__Task objective__
Retype all of the listing exactly, passing over any picture you find.

____ Data extract

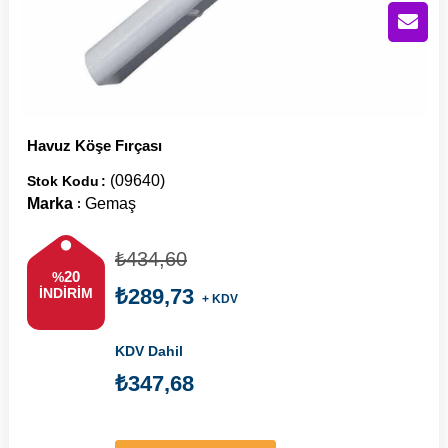
Havuz Köşe Fırçası
(09640)
Stok Kodu
Marka
Gemaş
:
₺434,60
20
%
₺289,73
İNDIRIM
+ KDV
KDV Dahil
₺347,68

________

__Solution to the problem__
Havuz Köşe Fırçası
(09640)
Stok Kodu
Marka
Gemaş
:
₺434,60
20
%
₺289,73
İNDIRIM
+ KDV
KDV Dahil
₺347,68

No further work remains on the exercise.